■ **What you should do**
Although the entries contain pictures, only their words should be duplicated exactly.

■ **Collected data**
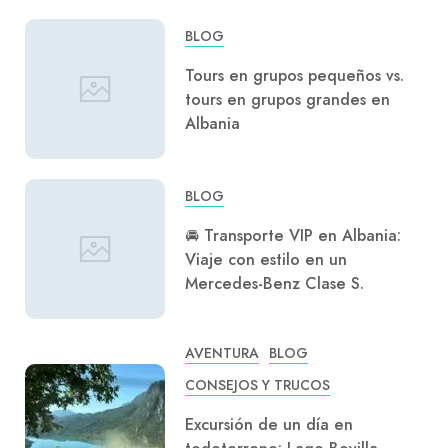
BLOG
Tours en grupos pequeños vs.
tours en grupos grandes en
Albania
BLOG
🚘 Transporte VIP en Albania:
Viaje con estilo en un
Mercedes-Benz Clase S.
AVENTURA
BLOG
CONSEJOS Y TRUCOS
Excursión de un día en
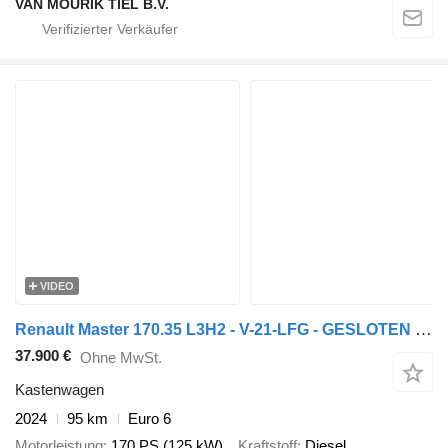
VAN MOURIK TIEL B.V.
VIDEO
Renault Master 170.35 L3H2 - V-21-LFG - GESLOTEN - URBAN GRIJS - EURO 6
37.900 €
Ohne MwSt.
Kastenwagen
2024
95 km
Euro 6
Motorleistung
170 PS (125 kW)
Kraftstoff
Diesel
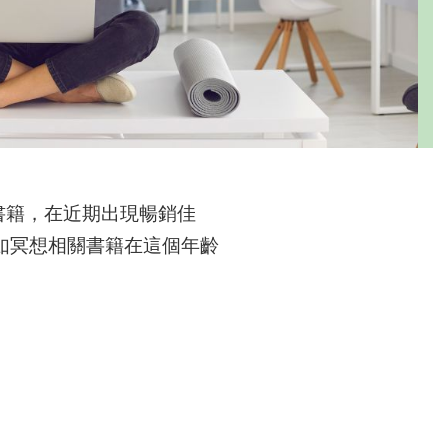
書籍，在近期出現暢銷佳
如冥想相關書籍在這個年齡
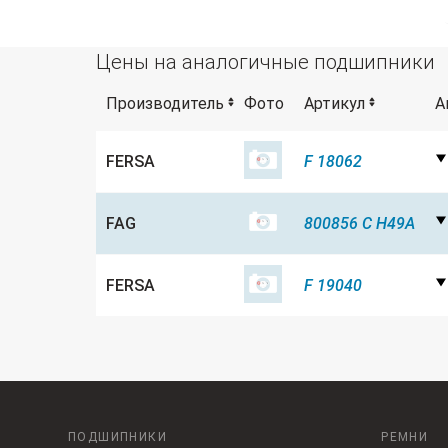
Цены на аналогичные подшипники
Производитель
Фото
Артикул
А
FERSA
F 18062
FAG
800856 C H49A
FERSA
F 19040
ПОДШИПНИКИ
РЕМНИ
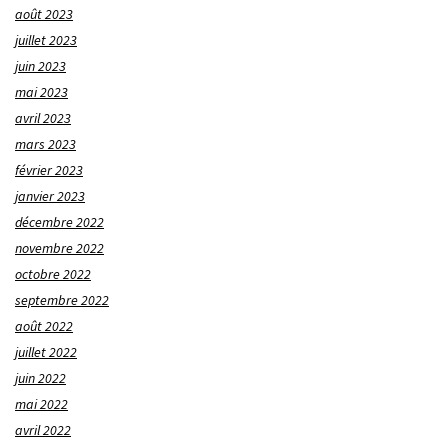
août 2023
juillet 2023
juin 2023
mai 2023
avril 2023
mars 2023
février 2023
janvier 2023
décembre 2022
novembre 2022
octobre 2022
septembre 2022
août 2022
juillet 2022
juin 2022
mai 2022
avril 2022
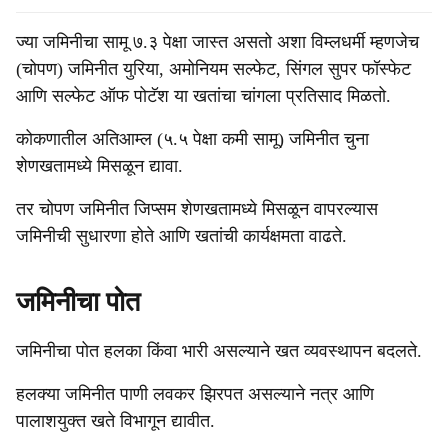
ज्या जमिनीचा सामू ७.३ पेक्षा जास्त असतो अशा विम्लधर्मी म्हणजेच
(चोपण) जमिनीत युरिया, अमोनियम सल्फेट, सिंगल सुपर फॉस्फेट
आणि सल्फेट ऑफ पोटॅश या खतांचा चांगला प्रतिसाद मिळतो.
कोकणातील अतिआम्ल (५.५ पेक्षा कमी सामू) जमिनीत चुना
शेणखतामध्ये मिसळून द्यावा.
तर चोपण जमिनीत जिप्सम शेणखतामध्ये मिसळून वापरल्यास
जमिनीची सुधारणा होते आणि खतांची कार्यक्षमता वाढते.
जमिनीचा पोत
जमिनीचा पोत हलका किंवा भारी असल्याने खत व्यवस्थापन बदलते.
हलक्या जमिनीत पाणी लवकर झिरपत असल्याने नत्र आणि
पालाशयुक्त खते विभागून द्यावीत.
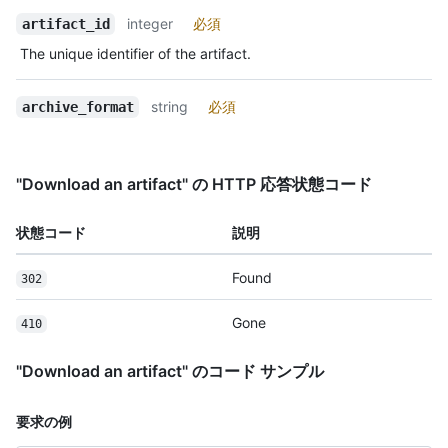
integer
必須
artifact_id
The unique identifier of the artifact.
string
必須
archive_format
"Download an artifact" の HTTP 応答状態コード
状態コード
説明
Found
302
Gone
410
"Download an artifact" のコード サンプル
要求の例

■ **Task solution**
BLOG
Tours en grupos pequeños vs.
tours en grupos grandes en
Albania
BLOG
🚘 Transporte VIP en Albania:
Viaje con estilo en un
Mercedes-Benz Clase S.
AVENTURA
BLOG
CONSEJOS Y TRUCOS
Excursión de un día en
VAN MOURIK TIEL B.V.
VIDEO
Renault Master 170.35 L3H2 - V-21-LFG - GESLOTEN - URBAN GRIJS - EURO 6
37.900 €
Ohne MwSt.
Kastenwagen
2024
95 km
Euro 6
Motorleistung
170 PS (125 kW)
Kraftstoff
Diesel
書籍，在近期出現暢銷佳
如冥想相關書籍在這個年齡
Цены на аналогичные подшипники
Производитель
Фото
Артикул
А
FERSA
F 18062
FAG
800856 C H49A
FERSA
F 19040
ПОДШИПНИКИ
РЕМНИ
août 2023
juillet 2023
juin 2023
mai 2023
avril 2023
mars 2023
février 2023
janvier 2023
décembre 2022
novembre 2022
octobre 2022
septembre 2022
août 2022
juillet 2022
juin 2022
mai 2022
avril 2022
ज्या जमिनीचा सामू ७.३ पेक्षा जास्त असतो अशा विम्लधर्मी म्हणजेच
(चोपण) जमिनीत युरिया, अमोनियम सल्फेट, सिंगल सुपर फॉस्फेट
आणि सल्फेट ऑफ पोटॅश या खतांचा चांगला प्रतिसाद मिळतो.
कोकणातील अतिआम्ल (५.५ पेक्षा कमी सामू) जमिनीत चुना
शेणखतामध्ये मिसळून द्यावा.
तर चोपण जमिनीत जिप्सम शेणखतामध्ये मिसळून वापरल्यास
जमिनीची सुधारणा होते आणि खतांची कार्यक्षमता वाढते.
जमिनीचा पोत
जमिनीचा पोत हलका किंवा भारी असल्याने खत व्यवस्थापन बदलते.
हलक्या जमिनीत पाणी लवकर झिरपत असल्याने नत्र आणि
पालाशयुक्त खते विभागून द्यावीत.
integer
必須
artifact_id
The unique identifier of the artifact.
string
必須
archive_format
"Download an artifact" の HTTP 応答状態コード
状態コード
説明
Found
302
Gone
410
"Download an artifact" のコード サンプル
要求の例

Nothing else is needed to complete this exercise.